Il y a une autre (bonne) raison à ça : dans Avalon (le jeu complet), les PJ incarnent des Aventuriers (oui, avec un « A » majuscule), de jeunes gens et de jeunes femmes qui ont décidé de quitter leur pays, leur famille et leurs amis pour partir à l’autre bout du monde à la recherche d’un idéal : l’aventure, et une forme de transcendance. Ils le font parce qu’ils sont animés par une quête introspective, mais aussi parce qu’ils sont capables d’Exploits qui évoquent ceux… des Commandos de la Grande Guerre, dont les Aventuriers sont en quelque sorte les héritiers spirituels.

Tout se tient. 😉

Le Fix : Bon, je crois qu’on peut le dire : un Arnaud Cuidet, ça aime les règles. Tu peux nous rappeler pourquoi, au fait ?

AC : Parce que la liberté opprime et que la règle libère ? Ah non, on avait dit pas de politique…

Pour parler plus rôliste, je fais partie de l’école « Il n’y a pas de rupture entre les règles et le roleplay. ». Pour moi, les règles restituent l’ambiance et le background, et ces derniers doivent respecter les règles. Tout se tient pour produire une expérience de jeu cohérente et passionnante (j’oserais même dire : « passionnante parce que cohérente »). L’Appel de Cthulhu n’aurait pas marqué sans la règle de Santé Mentale. Cyberpunk et Shadowrun n’auraient aucun sens sans respectivement l’Humanité et l’Essence. Etc.

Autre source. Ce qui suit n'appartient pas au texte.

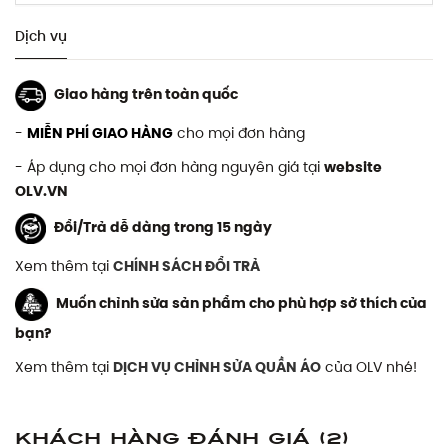
Dịch vụ
Giao hàng trên toàn quốc
-
MIỄN PHÍ GIAO HÀNG
cho mọi đơn hàng
- Áp dụng cho mọi đơn hàng nguyên giá tại
website
OLV.VN
Đổi/Trả dễ dàng trong 15 ngày
Xem thêm tại
CHÍNH SÁCH ĐỔI TRẢ
Muốn chỉnh sửa sản phẩm cho phù hợp sở thích của
bạn?
Xem thêm tại
DỊCH VỤ CHỈNH SỬA QUẦN ÁO
của OLV nhé!
Khách hàng đánh giá
(2)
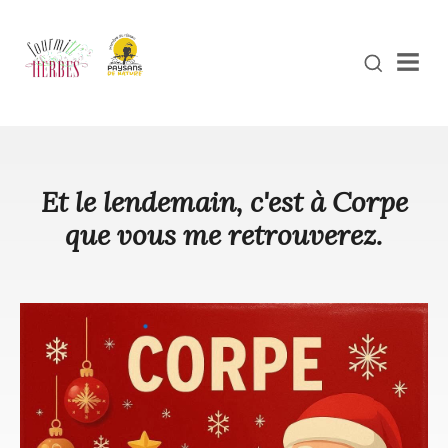
Men
Et le lendemain, c'est à Corpe
que vous me retrouverez.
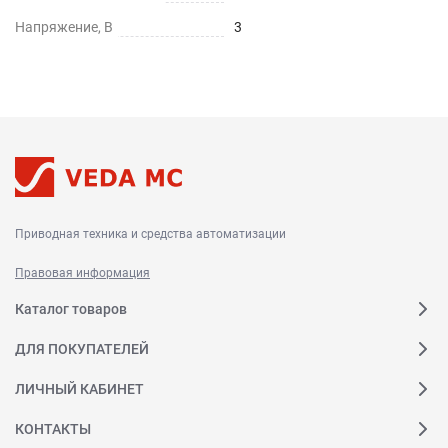
Напряжение, В
3
Приводная техника и средства автоматизации
Правовая информация
Каталог товаров
ДЛЯ ПОКУПАТЕЛЕЙ
ЛИЧНЫЙ КАБИНЕТ
КОНТАКТЫ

Le Fix : OK, OK, les goûts, les couleurs, tout ça. Mais, moi, on me dit toujours que les gens ont de moins en moins le temps de s’embêter avec des règles complexes et veulent plus de simplicité sur ce point. Tu es sûr de ne pas y avoir été un peu fort dans ce registre ?

AC : Ah ben c’est rigolo, parce que moi, on me dit toujours que le JdR qui se vend le mieux, depuis le début, tous les ans et tous les mois, dans tous les pays, c’est D&D. Du coup, à priori, un très grand nombre de rôlistes, voire la majorité d’entre nous (y compris en France) sont des joueurs de D&D, et donc jouent à un jeu avec un gros livre de règles, des enfilades de tableaux et des plans tactiques avec des cases.

Attention hein : je n’ai rien contre les gens qui veulent des systèmes simples. C’est bien leur droit, et même : des fois, ça m’arrive aussi (chut !). C’est juste que ça fait au moins dix ans, voire vingt, voire trente que j’entends « il faut faire des systèmes simples » et en attendant, c’est toujours D&D qui se vend le mieux (et puis avec une belle tête d’avance en plus).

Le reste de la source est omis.